MYSQL>>> SELECT * FROM 170qube.21772work
MySQL Error: (1146, "Table '170qube.21772work' doesn't exist")
MYSQL>>> SELECT * FROM 170qube.21772subjob
MySQL Error: (1146, "Table '170qube.21772subjob' doesn't exist")
MYSQL>>> SELECT * FROM 170qube.21772callback
MySQL Error: (1146, "Table '170qube.21772callback' doesn't exist")

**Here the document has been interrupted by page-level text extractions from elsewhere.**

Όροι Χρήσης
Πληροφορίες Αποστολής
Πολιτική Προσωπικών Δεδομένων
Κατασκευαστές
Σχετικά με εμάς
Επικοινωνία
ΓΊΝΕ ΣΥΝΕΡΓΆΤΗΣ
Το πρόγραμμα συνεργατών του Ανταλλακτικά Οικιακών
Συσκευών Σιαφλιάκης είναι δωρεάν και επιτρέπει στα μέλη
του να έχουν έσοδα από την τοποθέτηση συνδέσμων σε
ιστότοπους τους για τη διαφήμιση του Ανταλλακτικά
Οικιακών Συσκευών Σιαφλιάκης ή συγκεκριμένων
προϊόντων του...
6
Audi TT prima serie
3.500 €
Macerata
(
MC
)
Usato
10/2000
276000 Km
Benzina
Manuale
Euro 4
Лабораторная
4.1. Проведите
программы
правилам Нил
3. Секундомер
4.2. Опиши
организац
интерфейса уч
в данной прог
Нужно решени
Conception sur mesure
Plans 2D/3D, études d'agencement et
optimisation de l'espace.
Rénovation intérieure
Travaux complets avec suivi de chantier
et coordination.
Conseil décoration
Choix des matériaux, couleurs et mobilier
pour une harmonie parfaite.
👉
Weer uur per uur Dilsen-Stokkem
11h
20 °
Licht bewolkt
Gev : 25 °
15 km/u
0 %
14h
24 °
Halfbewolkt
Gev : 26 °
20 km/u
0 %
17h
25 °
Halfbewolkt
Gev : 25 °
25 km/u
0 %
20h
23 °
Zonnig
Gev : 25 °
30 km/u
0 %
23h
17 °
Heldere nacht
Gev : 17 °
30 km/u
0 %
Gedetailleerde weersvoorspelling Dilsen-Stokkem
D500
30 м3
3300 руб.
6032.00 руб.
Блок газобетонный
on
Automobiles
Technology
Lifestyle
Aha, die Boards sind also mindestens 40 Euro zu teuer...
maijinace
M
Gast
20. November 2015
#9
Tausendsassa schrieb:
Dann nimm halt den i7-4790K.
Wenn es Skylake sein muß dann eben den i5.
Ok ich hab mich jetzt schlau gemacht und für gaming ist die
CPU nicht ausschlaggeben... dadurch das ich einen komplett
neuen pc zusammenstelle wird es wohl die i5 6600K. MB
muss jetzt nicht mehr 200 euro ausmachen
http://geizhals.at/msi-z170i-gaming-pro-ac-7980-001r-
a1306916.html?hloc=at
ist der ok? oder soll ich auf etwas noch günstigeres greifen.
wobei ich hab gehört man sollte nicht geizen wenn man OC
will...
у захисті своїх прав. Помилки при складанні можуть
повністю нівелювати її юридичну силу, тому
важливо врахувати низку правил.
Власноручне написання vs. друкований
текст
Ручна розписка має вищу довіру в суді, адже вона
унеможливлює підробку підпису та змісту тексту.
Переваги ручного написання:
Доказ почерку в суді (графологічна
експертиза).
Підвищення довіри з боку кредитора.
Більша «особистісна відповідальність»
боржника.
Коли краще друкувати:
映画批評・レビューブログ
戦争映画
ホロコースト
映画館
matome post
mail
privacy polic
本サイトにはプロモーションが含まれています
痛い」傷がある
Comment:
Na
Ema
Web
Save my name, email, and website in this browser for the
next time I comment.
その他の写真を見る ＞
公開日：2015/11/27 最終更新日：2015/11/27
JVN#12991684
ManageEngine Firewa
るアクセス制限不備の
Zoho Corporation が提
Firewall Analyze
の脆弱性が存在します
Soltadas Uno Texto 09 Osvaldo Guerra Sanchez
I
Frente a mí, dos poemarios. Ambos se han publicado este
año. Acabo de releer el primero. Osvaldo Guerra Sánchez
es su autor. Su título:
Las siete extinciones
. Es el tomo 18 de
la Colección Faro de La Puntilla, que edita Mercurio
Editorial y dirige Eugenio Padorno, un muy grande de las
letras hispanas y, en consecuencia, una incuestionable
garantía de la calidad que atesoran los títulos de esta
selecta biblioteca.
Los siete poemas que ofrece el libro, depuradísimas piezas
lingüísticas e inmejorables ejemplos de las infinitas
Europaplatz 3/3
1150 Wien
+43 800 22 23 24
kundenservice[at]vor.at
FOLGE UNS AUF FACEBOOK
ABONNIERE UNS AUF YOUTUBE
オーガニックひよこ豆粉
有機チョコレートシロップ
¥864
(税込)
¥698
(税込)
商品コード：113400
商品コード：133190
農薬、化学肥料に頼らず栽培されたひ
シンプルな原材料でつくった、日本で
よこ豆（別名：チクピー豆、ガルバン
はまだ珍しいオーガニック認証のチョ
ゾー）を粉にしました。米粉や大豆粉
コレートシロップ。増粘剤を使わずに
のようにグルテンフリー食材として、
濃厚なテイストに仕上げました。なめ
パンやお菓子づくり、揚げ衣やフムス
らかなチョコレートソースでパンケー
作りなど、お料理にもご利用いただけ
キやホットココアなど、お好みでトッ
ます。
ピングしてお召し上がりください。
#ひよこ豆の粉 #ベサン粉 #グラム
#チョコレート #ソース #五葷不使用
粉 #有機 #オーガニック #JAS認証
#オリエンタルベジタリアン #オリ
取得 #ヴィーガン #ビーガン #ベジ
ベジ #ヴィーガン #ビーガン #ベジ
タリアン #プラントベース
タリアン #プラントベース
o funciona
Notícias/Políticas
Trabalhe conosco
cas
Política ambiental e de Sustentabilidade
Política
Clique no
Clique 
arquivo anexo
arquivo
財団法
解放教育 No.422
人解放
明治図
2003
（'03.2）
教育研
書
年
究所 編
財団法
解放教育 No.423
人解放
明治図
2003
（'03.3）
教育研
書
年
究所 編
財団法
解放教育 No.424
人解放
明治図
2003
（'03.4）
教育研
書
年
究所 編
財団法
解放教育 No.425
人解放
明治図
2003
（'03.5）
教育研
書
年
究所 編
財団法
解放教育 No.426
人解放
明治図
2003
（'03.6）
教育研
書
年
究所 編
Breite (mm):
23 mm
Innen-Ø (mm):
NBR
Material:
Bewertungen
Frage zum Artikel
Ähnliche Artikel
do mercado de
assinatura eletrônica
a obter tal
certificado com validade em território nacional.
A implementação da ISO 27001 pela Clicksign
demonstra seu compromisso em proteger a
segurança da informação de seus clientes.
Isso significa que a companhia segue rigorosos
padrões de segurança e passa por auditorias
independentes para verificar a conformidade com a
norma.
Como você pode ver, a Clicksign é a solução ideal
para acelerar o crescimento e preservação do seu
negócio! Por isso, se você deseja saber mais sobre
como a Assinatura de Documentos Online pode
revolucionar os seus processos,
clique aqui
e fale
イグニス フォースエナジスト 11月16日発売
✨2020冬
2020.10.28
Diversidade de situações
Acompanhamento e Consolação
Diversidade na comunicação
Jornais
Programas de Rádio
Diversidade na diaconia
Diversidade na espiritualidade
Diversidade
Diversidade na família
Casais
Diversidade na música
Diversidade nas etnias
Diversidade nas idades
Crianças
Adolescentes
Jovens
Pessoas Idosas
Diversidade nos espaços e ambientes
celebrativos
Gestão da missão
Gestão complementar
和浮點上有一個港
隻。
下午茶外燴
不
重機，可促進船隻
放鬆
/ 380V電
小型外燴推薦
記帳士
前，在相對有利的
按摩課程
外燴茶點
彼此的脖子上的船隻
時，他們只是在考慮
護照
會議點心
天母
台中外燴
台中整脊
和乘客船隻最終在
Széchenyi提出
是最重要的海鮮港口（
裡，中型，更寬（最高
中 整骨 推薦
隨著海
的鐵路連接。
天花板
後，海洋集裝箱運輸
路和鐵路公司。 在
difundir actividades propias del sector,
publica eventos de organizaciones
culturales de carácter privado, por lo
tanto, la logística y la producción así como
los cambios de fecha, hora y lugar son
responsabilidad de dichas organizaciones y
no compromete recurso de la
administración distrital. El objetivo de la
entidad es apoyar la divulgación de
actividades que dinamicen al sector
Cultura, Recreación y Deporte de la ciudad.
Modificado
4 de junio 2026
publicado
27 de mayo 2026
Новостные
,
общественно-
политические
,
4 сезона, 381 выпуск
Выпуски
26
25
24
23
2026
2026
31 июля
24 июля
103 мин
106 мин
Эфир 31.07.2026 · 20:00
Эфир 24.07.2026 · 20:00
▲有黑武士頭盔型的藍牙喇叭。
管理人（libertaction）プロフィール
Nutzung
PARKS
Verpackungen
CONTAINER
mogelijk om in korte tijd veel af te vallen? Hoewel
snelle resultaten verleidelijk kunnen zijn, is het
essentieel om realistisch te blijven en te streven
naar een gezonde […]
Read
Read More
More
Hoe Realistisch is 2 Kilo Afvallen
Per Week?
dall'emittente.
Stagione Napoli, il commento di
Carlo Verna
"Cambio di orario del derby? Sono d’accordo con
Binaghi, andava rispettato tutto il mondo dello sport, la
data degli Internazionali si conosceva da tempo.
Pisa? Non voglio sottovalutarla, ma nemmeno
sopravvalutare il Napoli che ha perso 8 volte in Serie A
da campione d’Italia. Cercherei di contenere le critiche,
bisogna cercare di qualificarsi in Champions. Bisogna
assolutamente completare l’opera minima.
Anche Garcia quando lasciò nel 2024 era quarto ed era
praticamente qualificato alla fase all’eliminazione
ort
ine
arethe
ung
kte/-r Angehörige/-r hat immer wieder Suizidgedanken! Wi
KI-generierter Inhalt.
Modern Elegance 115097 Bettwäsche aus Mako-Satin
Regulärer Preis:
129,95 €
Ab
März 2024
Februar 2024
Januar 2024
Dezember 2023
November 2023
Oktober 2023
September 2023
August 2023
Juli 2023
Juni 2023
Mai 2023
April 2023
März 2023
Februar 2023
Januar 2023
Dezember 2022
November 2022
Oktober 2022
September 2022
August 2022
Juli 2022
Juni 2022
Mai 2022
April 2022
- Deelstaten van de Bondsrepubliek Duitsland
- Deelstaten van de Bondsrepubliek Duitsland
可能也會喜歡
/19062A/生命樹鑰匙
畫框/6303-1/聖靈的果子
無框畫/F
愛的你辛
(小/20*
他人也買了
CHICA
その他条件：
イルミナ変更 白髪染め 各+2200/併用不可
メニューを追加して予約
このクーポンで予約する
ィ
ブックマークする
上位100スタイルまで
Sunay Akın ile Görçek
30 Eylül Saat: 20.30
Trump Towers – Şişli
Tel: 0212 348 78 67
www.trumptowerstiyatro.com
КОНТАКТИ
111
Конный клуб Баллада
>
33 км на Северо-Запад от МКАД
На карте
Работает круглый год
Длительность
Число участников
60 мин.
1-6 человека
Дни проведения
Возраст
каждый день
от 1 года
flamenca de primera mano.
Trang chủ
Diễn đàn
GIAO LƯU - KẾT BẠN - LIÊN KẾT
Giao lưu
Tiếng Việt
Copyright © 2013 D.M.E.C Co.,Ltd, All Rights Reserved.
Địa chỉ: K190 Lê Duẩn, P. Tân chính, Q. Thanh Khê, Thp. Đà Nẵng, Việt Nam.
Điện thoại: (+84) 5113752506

Is there a way to completey remove just this job from the gui so it doesn't confuse others trying to render?

Thanks,

R

jburk

  • Administrator
  • *****
  • Posts: 493
Re: qube supervisor on os x 10.5.8 completely broken
« Reply #9 on: July 25, 2010, 03:25:23 AM »
Delete any references to that job in the qube tables, and check for any tables left over in the 170qube database

Code: [Select]
mysql> delete from qube.job where id=21772;
mysql> delete from qube.duty where jobid=21772;
mysql> delete from qube.assignment where jobid=21772;

And check for any left over tables:

Code: [Select]
mysql> select table_schema, table_name from information_schema.tables where table_name like '21772%';
BTW: the '170' in the 170qube database name comes from

Code: [Select]
mysql> SELECT 21772 >> 7;
+------------+
| 21772 >> 7 |
+------------+
|        170 |
+------------+

(you're dividing by 128)
That should about cover it

westernx

  • Hero Member
  • *****
  • Posts: 55
Re: qube supervisor on os x 10.5.8 completely broken
« Reply #10 on: July 28, 2010, 05:45:17 PM »
Code: [Select]
mysql> select table_schema, table_name from information_schema.tables where table_name like "21820%" ;
ERROR 1146 (42S02): Table 'information_schema.tables' doesn't exist

. . . . I removed the job db entry but in the gui the sub jobs are showing as running on servers in the Host/Worker Layout tab

R
« Last Edit: July 28, 2010, 06:48:56 PM by ryjguy7 »

westernx

  • Hero Member
  • *****
  • Posts: 55
Re: qube supervisor on os x 10.5.8 completely broken
« Reply #11 on: July 28, 2010, 08:29:40 PM »
o.k so I manually deleted each subjob id from the qube database like you recommended for the job id;
Code: [Select]
mysql> delete from qube.job where id=21820.19 ;
Query OK, 0 rows affected (0.00 sec)

mysql> delete from qube.assignment where jobid=21820.19 ;
Query OK, 0 rows affected (0.00 sec)

mysql> delete from qube.duty where id=21820.19 ;
Query OK, 1 row affected (0.00 sec)

. . . etc . . . etc

This worked for cleaning the unwanted subjobs showing in the gui that were not actually running

R
« Last Edit: July 28, 2010, 11:20:19 PM by ryjguy7 »

jburk

  • Administrator
  • *****
  • Posts: 493
Re: qube supervisor on os x 10.5.8 completely broken
« Reply #12 on: July 29, 2010, 05:57:20 PM »
When you delete from the duty or assignment tables, specify "WHERE jobid="  and supply the jobid without the ".nn" subjob id: ie, 21820 instead of 21820.19   This will get clear out all subjobs for the job, otherwise you'll have to run the same command for each and every subjob still appearing.  In those 2 tables, "id" refers to the subjob, and "jobid" is an easy way to get all the subjobs for a single job in one operation.

It's not the tidiest solution in the world, but it is effective. 

It's like using a shotgun to kill rattlesnakes; just don't shoot your foot off and everything's good.